* _WORK REQUEST_
The required answer is an exact copy of every line from the beginning of the entries through the line with "responded to the", with all pictures omitted.

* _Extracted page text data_
===============
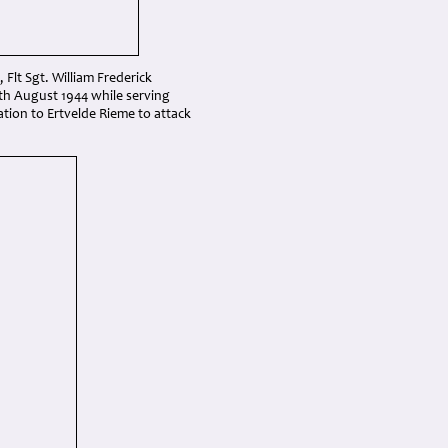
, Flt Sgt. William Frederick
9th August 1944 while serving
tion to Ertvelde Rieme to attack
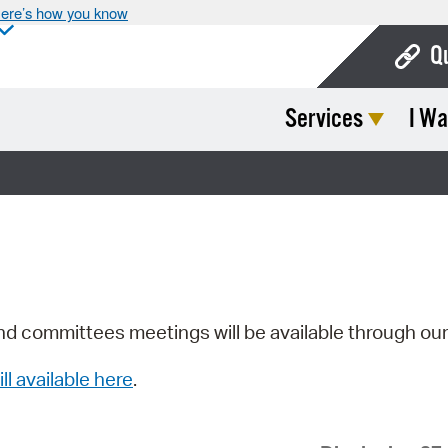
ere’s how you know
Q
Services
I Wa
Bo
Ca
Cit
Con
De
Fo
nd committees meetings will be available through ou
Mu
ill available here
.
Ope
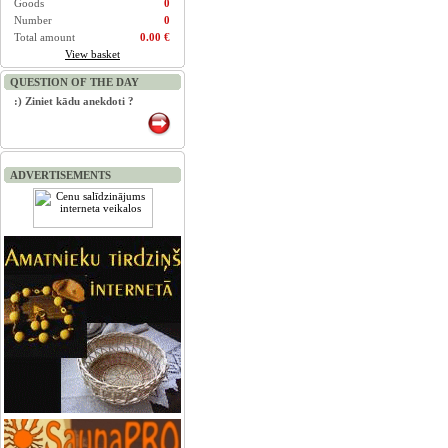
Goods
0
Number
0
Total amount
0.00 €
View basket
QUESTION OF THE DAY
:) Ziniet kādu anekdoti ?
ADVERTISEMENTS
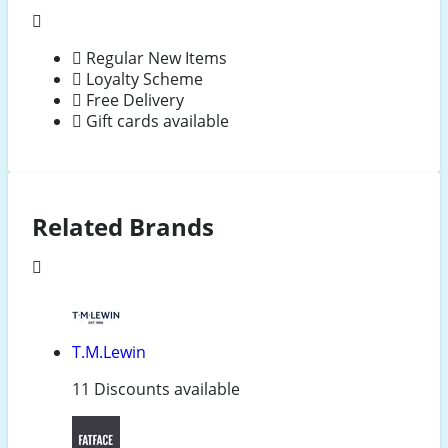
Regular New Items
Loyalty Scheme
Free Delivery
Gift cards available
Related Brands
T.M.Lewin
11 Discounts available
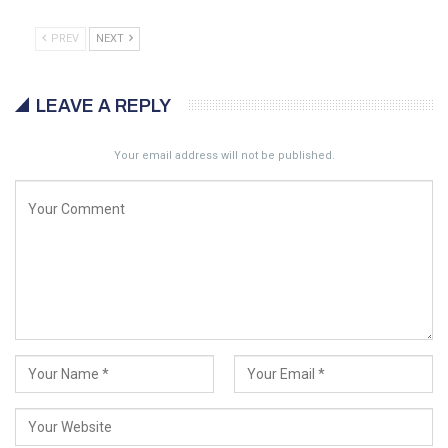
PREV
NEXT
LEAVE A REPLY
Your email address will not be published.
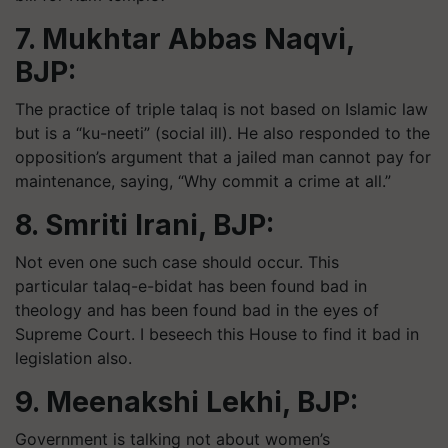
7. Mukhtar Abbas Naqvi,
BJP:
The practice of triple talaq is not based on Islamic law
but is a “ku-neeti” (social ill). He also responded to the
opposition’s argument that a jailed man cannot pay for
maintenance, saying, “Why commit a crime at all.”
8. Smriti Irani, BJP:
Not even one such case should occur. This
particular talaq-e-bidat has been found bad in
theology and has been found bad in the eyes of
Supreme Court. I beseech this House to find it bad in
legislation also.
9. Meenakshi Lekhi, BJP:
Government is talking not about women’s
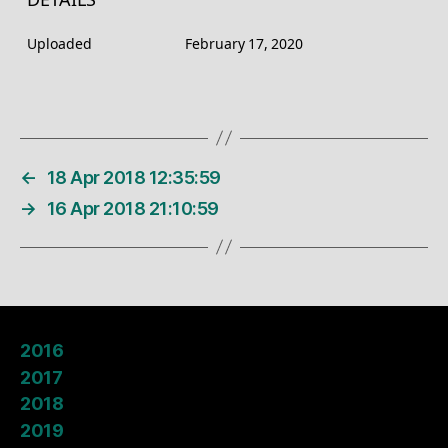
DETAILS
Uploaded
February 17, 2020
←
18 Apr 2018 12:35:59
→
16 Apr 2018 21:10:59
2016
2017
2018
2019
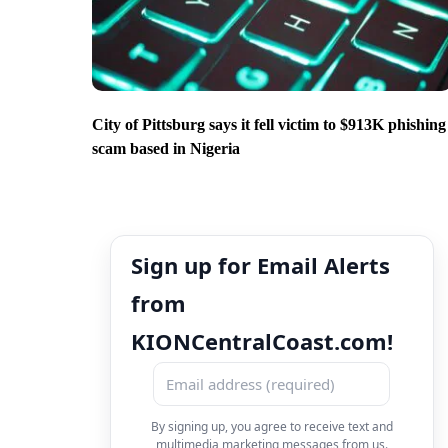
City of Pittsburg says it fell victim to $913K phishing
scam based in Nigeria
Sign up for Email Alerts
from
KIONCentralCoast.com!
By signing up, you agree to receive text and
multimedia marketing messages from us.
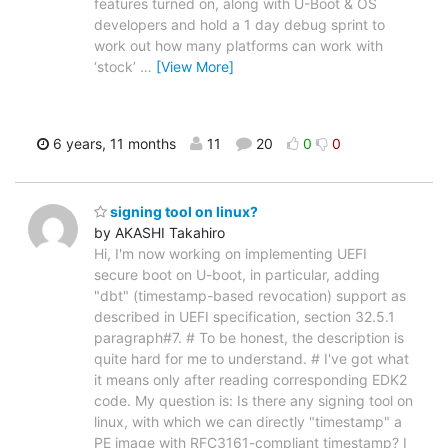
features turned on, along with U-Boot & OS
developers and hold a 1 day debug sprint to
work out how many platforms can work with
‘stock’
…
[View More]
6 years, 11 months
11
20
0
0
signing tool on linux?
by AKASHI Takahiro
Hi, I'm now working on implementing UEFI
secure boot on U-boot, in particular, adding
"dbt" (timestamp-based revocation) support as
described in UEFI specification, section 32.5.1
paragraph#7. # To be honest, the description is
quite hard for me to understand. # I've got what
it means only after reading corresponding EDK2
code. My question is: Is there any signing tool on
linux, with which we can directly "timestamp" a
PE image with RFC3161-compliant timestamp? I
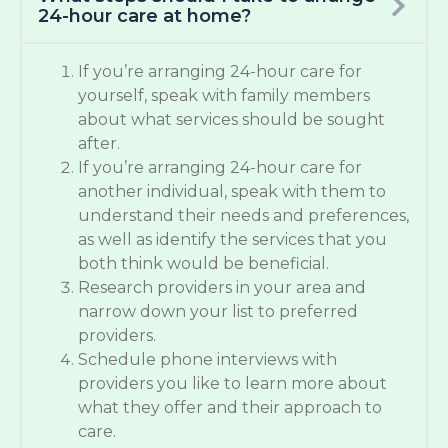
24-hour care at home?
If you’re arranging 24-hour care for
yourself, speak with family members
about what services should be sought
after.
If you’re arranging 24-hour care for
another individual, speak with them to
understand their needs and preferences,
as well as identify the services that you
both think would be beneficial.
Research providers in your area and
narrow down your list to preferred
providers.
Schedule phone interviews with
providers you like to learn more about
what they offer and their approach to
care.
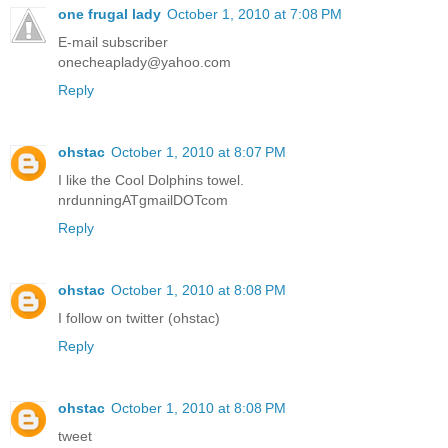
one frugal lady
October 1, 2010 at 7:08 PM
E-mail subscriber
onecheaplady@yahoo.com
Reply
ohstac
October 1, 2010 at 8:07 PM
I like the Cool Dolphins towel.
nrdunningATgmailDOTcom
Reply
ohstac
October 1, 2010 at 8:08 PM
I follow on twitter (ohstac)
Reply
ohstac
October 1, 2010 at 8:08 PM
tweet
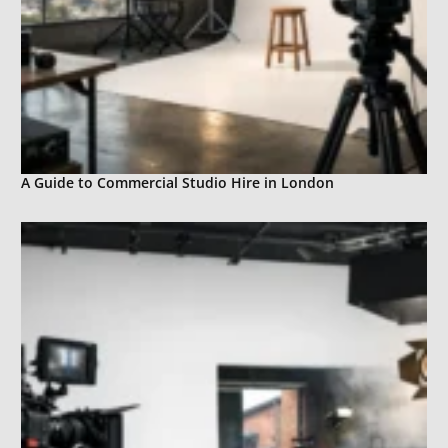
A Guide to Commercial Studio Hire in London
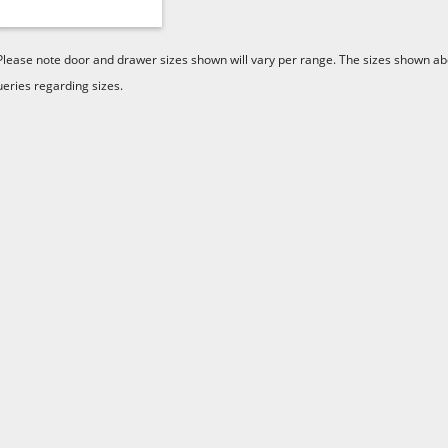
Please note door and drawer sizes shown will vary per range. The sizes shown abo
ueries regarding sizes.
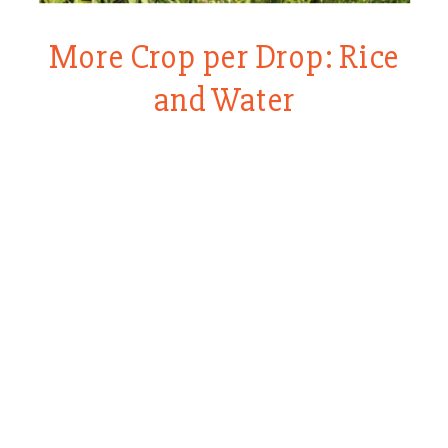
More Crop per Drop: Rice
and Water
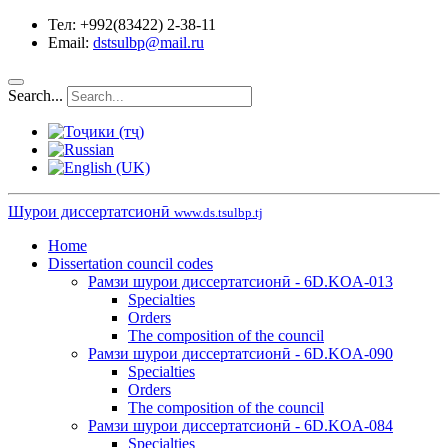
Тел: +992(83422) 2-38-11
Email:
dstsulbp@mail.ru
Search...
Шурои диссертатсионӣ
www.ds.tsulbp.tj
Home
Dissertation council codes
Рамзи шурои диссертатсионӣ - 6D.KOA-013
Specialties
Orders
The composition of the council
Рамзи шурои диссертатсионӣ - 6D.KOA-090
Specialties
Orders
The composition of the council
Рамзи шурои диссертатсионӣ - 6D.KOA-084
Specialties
===============
* _ANSWER TO THIS EXERCISE_
, Flt Sgt. William Frederick
9th August 1944 while serving
tion to Ertvelde Rieme to attack
ere’s how you know
Q
Services
I Wa
Bo
Ca
Cit
Con
De
Fo
nd committees meetings will be available through ou
Mu
ill available here
.
Ope
Goods
0
Number
0
Total amount
0.00 €
View basket
QUESTION OF THE DAY
:) Ziniet kādu anekdoti ?
ADVERTISEMENTS
Regular New Items
Loyalty Scheme
Free Delivery
Gift cards available
Related Brands
T.M.Lewin
11 Discounts available
PREV
NEXT
LEAVE A REPLY
Your email address will not be published.
7. Mukhtar Abbas Naqvi,
BJP:
The practice of triple talaq is not based on Islamic law
but is a “ku-neeti” (social ill). He also responded to the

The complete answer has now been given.